Goal of the exercise
The answer consists only of the lines from the beginning of the listing below to the line holding "Task: Click on the 1893", inclusive, with every picture removed.

::::

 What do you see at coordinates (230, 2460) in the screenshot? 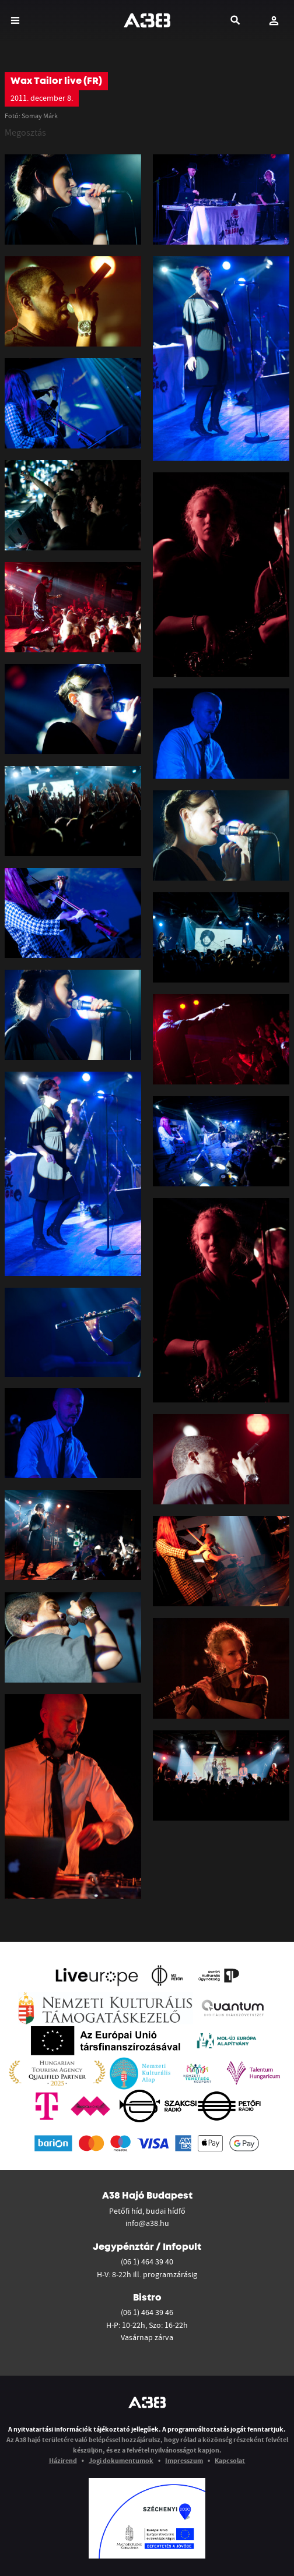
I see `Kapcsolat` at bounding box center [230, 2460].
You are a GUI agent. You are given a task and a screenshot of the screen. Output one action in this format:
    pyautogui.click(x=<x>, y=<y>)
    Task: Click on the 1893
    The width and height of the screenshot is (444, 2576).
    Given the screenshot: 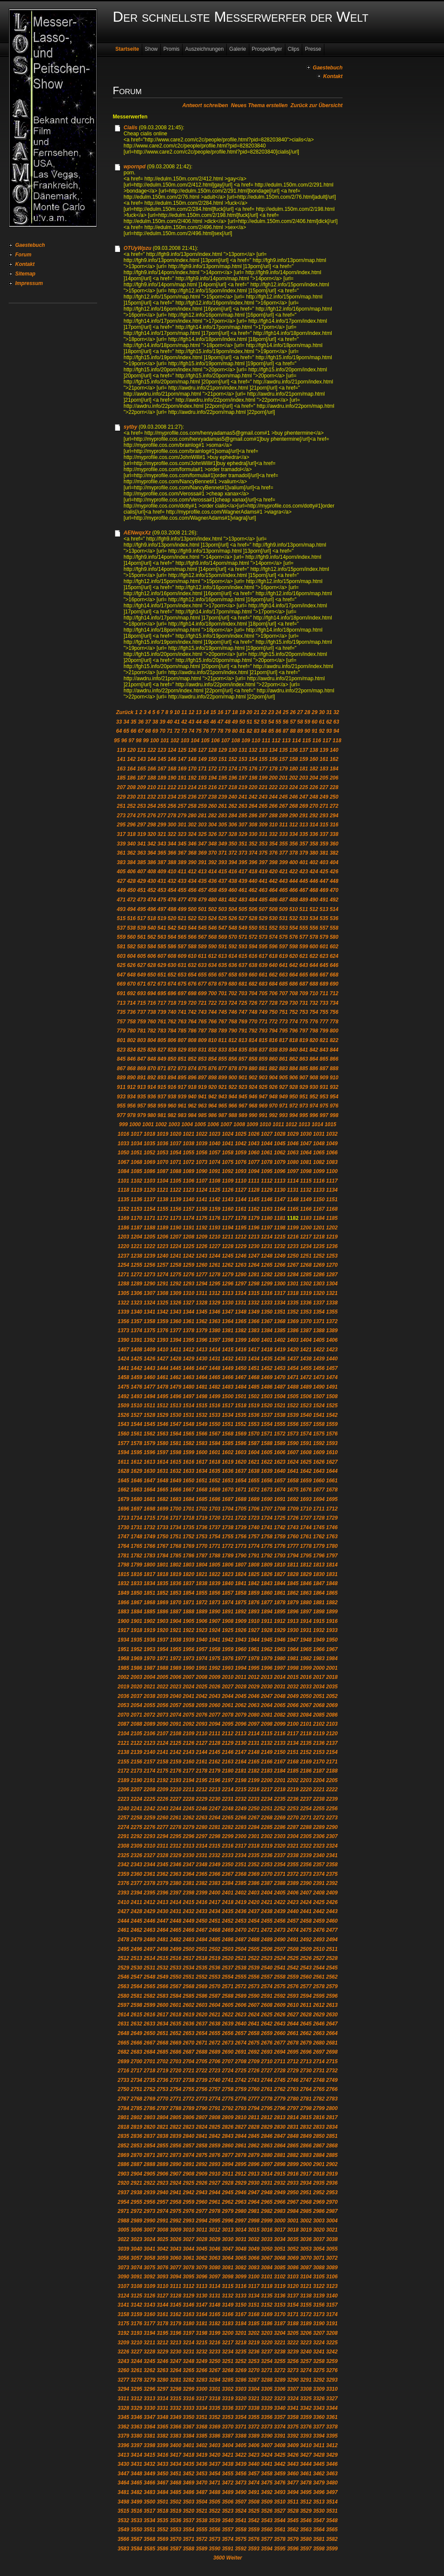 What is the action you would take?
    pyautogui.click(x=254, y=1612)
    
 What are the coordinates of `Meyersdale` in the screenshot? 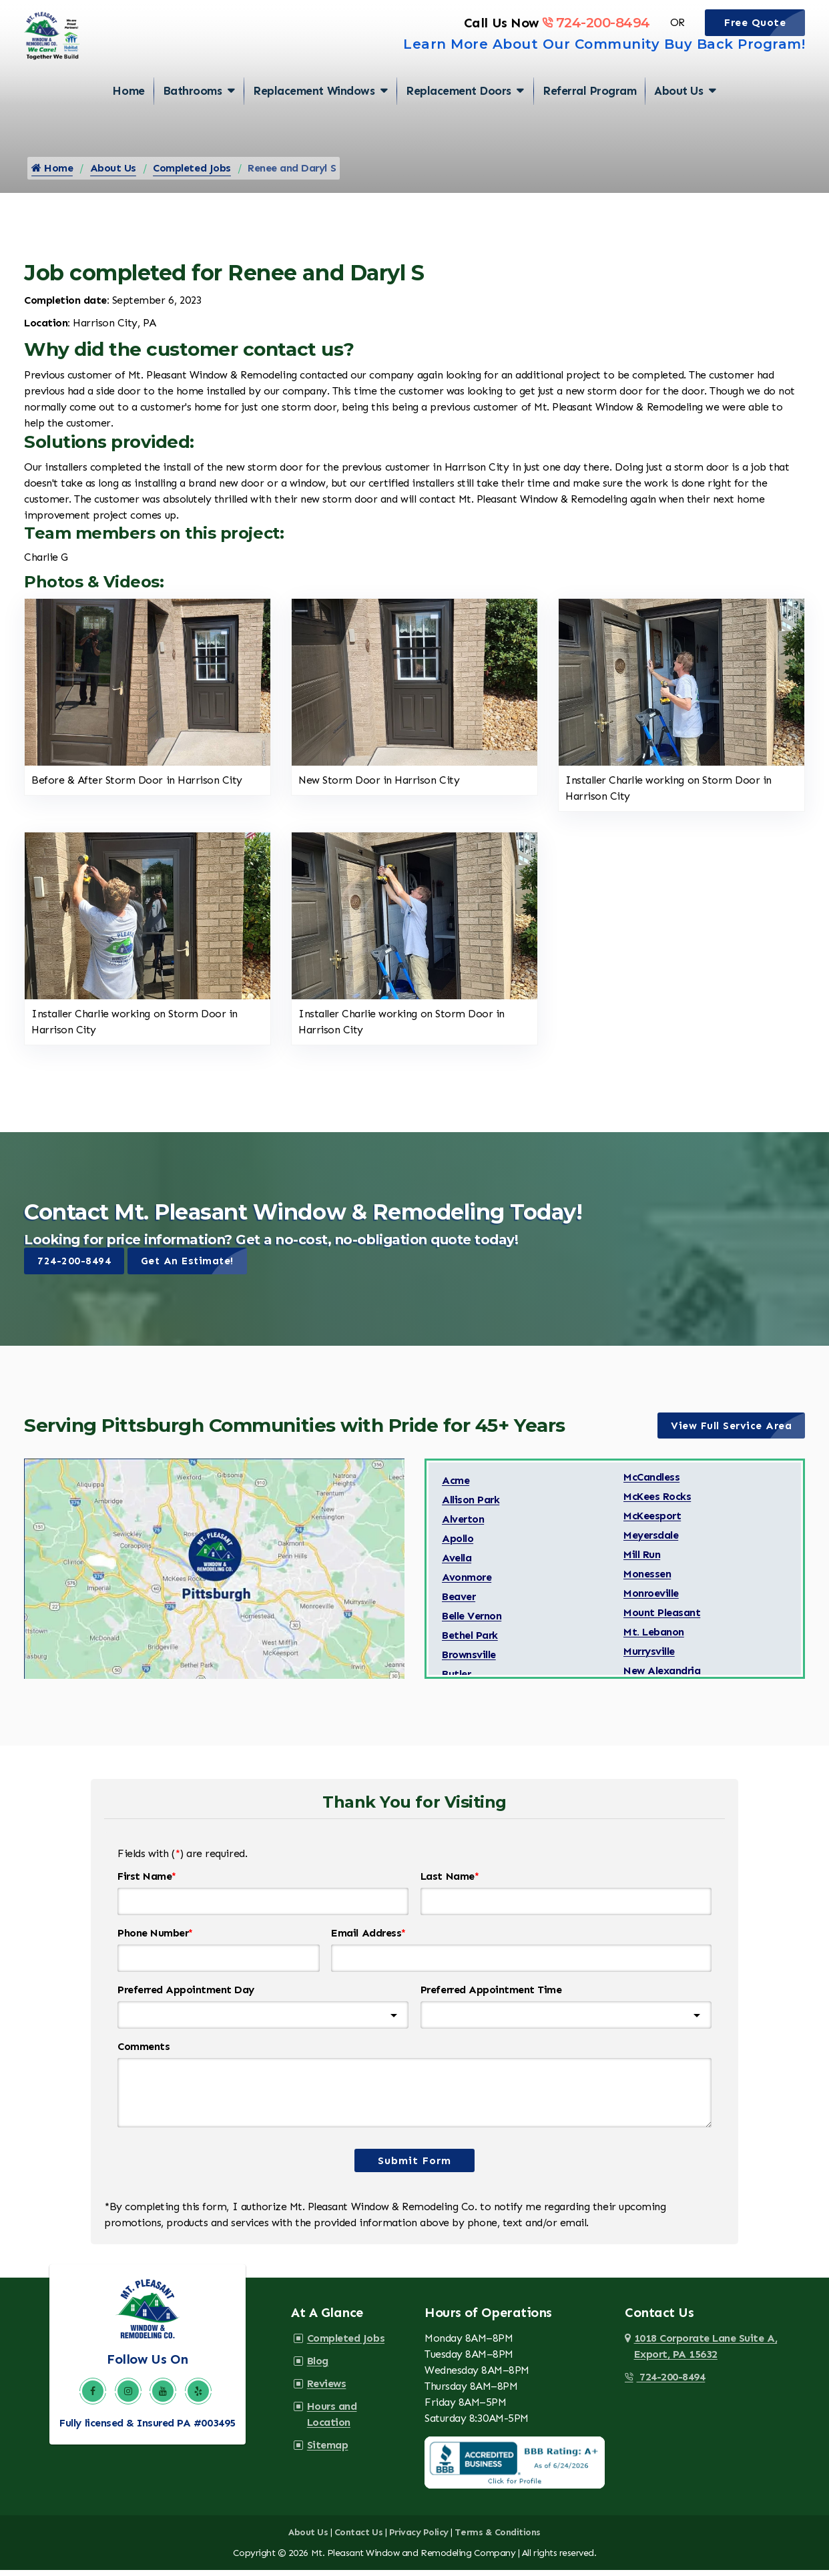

::::

Reply to the exercise
 What do you see at coordinates (230, 2460) in the screenshot? 
I see `Kapcsolat` at bounding box center [230, 2460].
You are a GUI agent. You are given a task and a screenshot of the screen. Output one action in this format:
    pyautogui.click(x=<x>, y=<y>)
    Task: Click on the 1893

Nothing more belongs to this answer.